There was also some neuroscience included in the study concerning the men looking at pictures of children’s faces and correlating the neural responses with childcare, testicular volume, and testosterone. I’ll preface what I’m about to say with the standard warning: I’m not the world’s foremost expert on neuroscience, so there is a distinct possibility I’m misunderstanding something here. That said, the authors did find a relationship there between testicular volume and neural response to children – a relationship that was apparently not diminished when controlling for testosterone.  It should be noted that, again, unless I’m misunderstanding something, this connection didn’t appear to translate into significant increases in the childcare actually displayed by the males in the study once the effects of testosterone were considered (if it did, it should have shown up in the initial regression models). Then again, I have historically been overly-cautious about inferring much from brain scans, so take from that what you will.

I’ve got my eye on you, imaging technology…
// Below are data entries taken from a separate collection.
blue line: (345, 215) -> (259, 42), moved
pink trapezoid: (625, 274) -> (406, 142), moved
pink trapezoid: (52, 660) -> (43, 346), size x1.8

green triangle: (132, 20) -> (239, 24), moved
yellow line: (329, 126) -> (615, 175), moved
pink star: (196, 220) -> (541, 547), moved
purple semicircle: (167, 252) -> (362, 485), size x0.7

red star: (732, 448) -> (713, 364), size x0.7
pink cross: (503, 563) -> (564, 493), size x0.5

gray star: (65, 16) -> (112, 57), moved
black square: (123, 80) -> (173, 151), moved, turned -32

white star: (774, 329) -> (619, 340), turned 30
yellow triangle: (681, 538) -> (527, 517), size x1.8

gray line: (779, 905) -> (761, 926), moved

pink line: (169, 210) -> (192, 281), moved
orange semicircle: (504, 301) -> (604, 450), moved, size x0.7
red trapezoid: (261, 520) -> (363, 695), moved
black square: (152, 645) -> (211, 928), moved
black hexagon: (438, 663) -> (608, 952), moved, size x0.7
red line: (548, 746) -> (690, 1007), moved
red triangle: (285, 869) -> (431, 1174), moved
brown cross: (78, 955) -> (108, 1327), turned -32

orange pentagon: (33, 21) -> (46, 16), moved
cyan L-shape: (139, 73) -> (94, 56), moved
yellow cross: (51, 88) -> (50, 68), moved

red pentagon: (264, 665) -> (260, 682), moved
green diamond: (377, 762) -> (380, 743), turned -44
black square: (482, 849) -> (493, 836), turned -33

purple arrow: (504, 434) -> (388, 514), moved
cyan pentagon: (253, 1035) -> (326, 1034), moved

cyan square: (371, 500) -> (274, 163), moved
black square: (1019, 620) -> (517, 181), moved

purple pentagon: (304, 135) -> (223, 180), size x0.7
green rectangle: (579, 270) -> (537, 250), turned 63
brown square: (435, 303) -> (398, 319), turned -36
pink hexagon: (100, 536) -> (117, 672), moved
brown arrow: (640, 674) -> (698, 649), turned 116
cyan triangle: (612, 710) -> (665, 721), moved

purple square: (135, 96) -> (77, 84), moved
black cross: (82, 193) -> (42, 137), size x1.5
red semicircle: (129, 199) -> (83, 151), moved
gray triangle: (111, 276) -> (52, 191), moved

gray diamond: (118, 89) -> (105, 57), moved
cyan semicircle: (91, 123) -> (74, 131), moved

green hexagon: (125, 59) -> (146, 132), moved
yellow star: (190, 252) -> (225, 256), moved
To return to the title of this post, yes, testicular volume appears to have some predictive value in determining parental care, but this value tends to be reduced, often substantially so, once a few other variables are considered. Now I happen to think that the hypotheses derived from life history theory are well thought out in this paper. I imagine I might be inclined to have made such predictions myself. Testicular measures have already given us plenty of useful information about the mating habits of various species, and I would expect there is still value to be gained from considering them. That said, I would also advise some degree of caution in attempting to fit the data to these interesting hypotheses. Using selective phrasing to highlight some trends (the connection between testicular volume and desire to provide childcare) relative to others (the connection between testicular volume and testosterone) because they fit the hypothesis better makes me uneasy. Similarly, dropping variables from a regression model to improve the predictive power of the variable of interest is also troublesome. Perhaps the basic idea might prove more fruitful were it to be expanded to other kinds of men (single men, non-fathers, divorced, etc) but, in any case, I find the research idea quite an interesting step, and I look forward to hearing a lot more about our balls in the future.

References: Mascaro, J., Hackett, P., & Rilling, J. (2013). Testicular volume is inversely correlated with nurturing-related brain activity in human fathers. Proceedings of the National Academy of Sciences of the United States of America.